#### RECORDS FOR THIS TASK

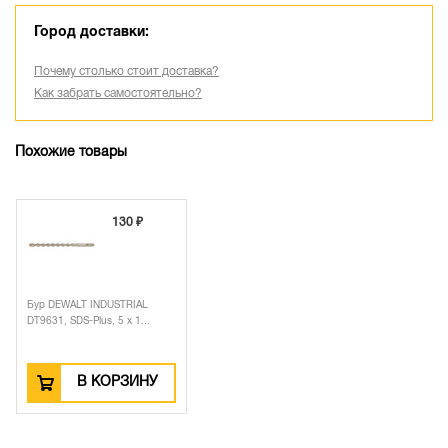
Город доставки:
Почему столько стоит доставка?
Как забрать самостоятельно?
Похожие товары
130 ₽
Бур DEWALT INDUSTRIAL
DT9631, SDS-Plus, 5 x 1...
В КОРЗИНУ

#### WHAT IS BEING ASKED
All that is needed is the data above, repeated exactly, without the pictures.

#### YOUR RESPONSE
Город доставки:
Почему столько стоит доставка?
Как забрать самостоятельно?
Похожие товары
130 ₽
Бур DEWALT INDUSTRIAL
DT9631, SDS-Plus, 5 x 1...
В КОРЗИНУ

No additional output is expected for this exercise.